START TASK MATERIAL
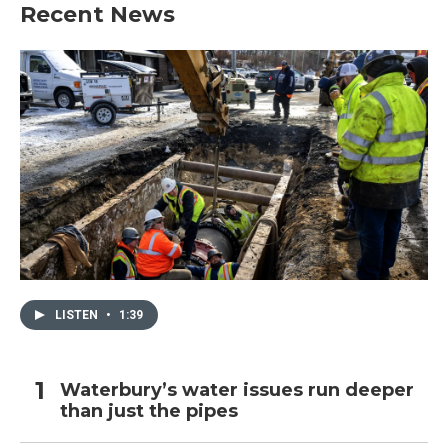
Recent News
LISTEN
•
1:39
Waterbury’s water issues run deeper
than just the pipes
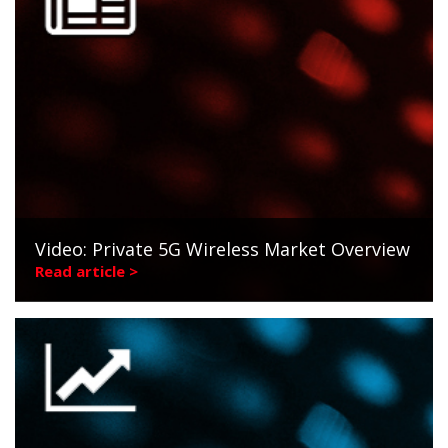
Video: Private 5G Wireless Market Overview
Read article >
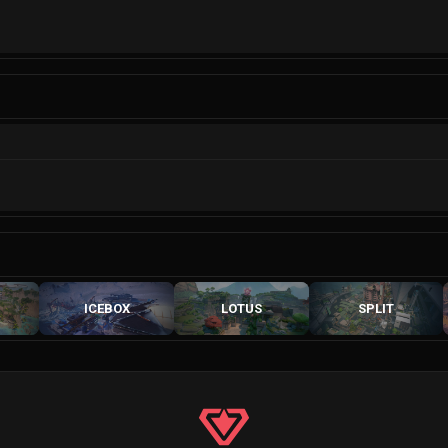
ICEBOX
LOTUS
SPLIT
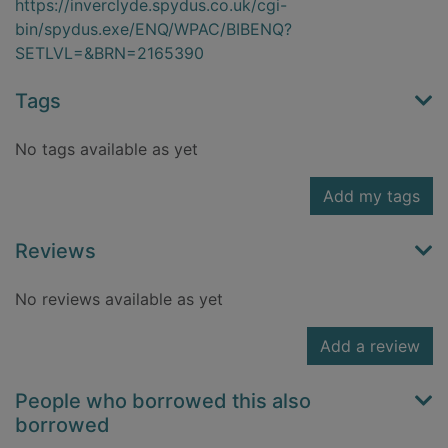
https://inverclyde.spydus.co.uk/cgi-
bin/spydus.exe/ENQ/WPAC/BIBENQ?
SETLVL=&BRN=2165390
Tags
No tags available as yet
Add my tags
Reviews
No reviews available as yet
Add a review
People who borrowed this also
borrowed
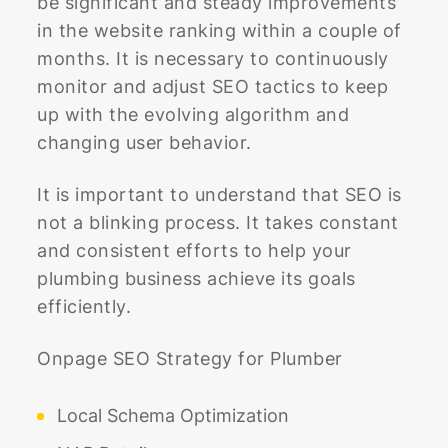
be significant and steady improvements
in the website ranking within a couple of
months. It is necessary to continuously
monitor and adjust SEO tactics to keep
up with the evolving algorithm and
changing user behavior.
It is important to understand that SEO is
not a blinking process. It takes constant
and consistent efforts to help your
plumbing business achieve its goals
efficiently.
Onpage SEO Strategy for Plumber
Local Schema Optimization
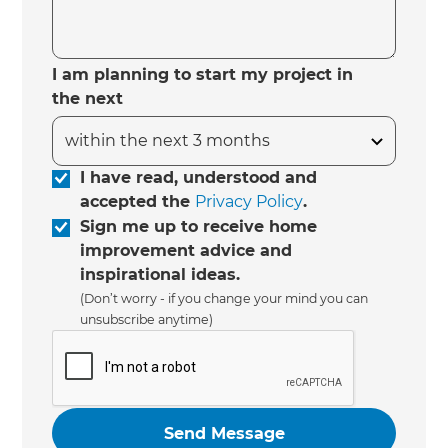
I am planning to start my project in
the next
I have read, understood and
accepted the
Privacy Policy
.
Sign me up to receive home
improvement advice and
inspirational ideas.
(Don’t worry - if you change your mind you can
unsubscribe anytime)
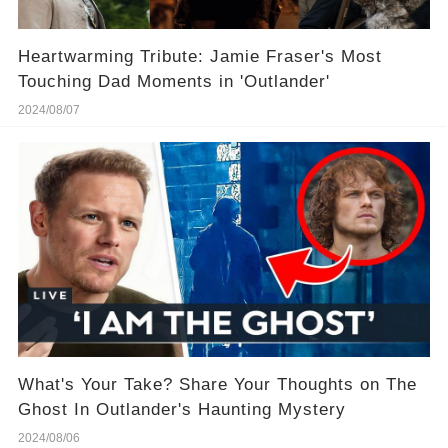
Heartwarming Tribute: Jamie Fraser's Most
Touching Dad Moments in 'Outlander'
2024/08/07
What's Your Take? Share Your Thoughts on The
Ghost In Outlander's Haunting Mystery
2024/08/06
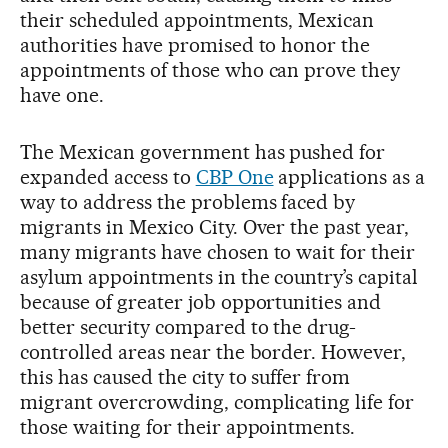
their scheduled appointments, Mexican
authorities have promised to honor the
appointments of those who can prove they
have one.
The Mexican government has pushed for
expanded access to
CBP One
applications as a
way to address the problems faced by
migrants in Mexico City. Over the past year,
many migrants have chosen to wait for their
asylum appointments in the country’s capital
because of greater job opportunities and
better security compared to the drug-
controlled areas near the border. However,
this has caused the city to suffer from
migrant overcrowding, complicating life for
those waiting for their appointments.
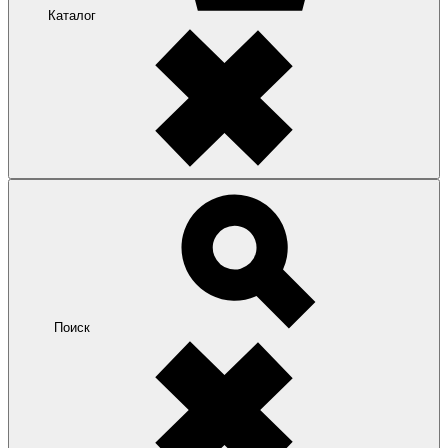
Каталог
Поиск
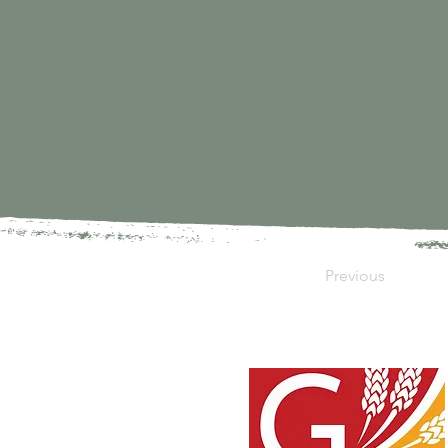
Previous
END TASK MATERIAL
### TASK ITEM
Restate all of the data word for word and include no pictures.

### YOUR RESPONSE
Recent News
LISTEN
•
1:39
Waterbury’s water issues run deeper
than just the pipes
Video: Private 5G Wireless Market Overview
Read article >
ICEBOX
LOTUS
SPLIT
https://inverclyde.spydus.co.uk/cgi-
bin/spydus.exe/ENQ/WPAC/BIBENQ?
SETLVL=&BRN=2165390
Tags
No tags available as yet
Add my tags
Reviews
No reviews available as yet
Add a review
People who borrowed this also
borrowed
be significant and steady improvements
in the website ranking within a couple of
months. It is necessary to continuously
monitor and adjust SEO tactics to keep
up with the evolving algorithm and
changing user behavior.
It is important to understand that SEO is
not a blinking process. It takes constant
and consistent efforts to help your
plumbing business achieve its goals
efficiently.
Onpage SEO Strategy for Plumber
Local Schema Optimization
I am planning to start my project in
the next
I have read, understood and
accepted the
Privacy Policy
.
Sign me up to receive home
improvement advice and
inspirational ideas.
(Don’t worry - if you change your mind you can
unsubscribe anytime)
Heartwarming Tribute: Jamie Fraser's Most
Touching Dad Moments in 'Outlander'
2024/08/07
What's Your Take? Share Your Thoughts on The
Ghost In Outlander's Haunting Mystery
2024/08/06
their scheduled appointments, Mexican
authorities have promised to honor the
appointments of those who can prove they
have one.
The Mexican government has pushed for
expanded access to
CBP One
applications as a
way to address the problems faced by
migrants in Mexico City. Over the past year,
many migrants have chosen to wait for their
asylum appointments in the country’s capital
because of greater job opportunities and
better security compared to the drug-
controlled areas near the border. However,
this has caused the city to suffer from
migrant overcrowding, complicating life for
those waiting for their appointments.
Каталог
Поиск
Previous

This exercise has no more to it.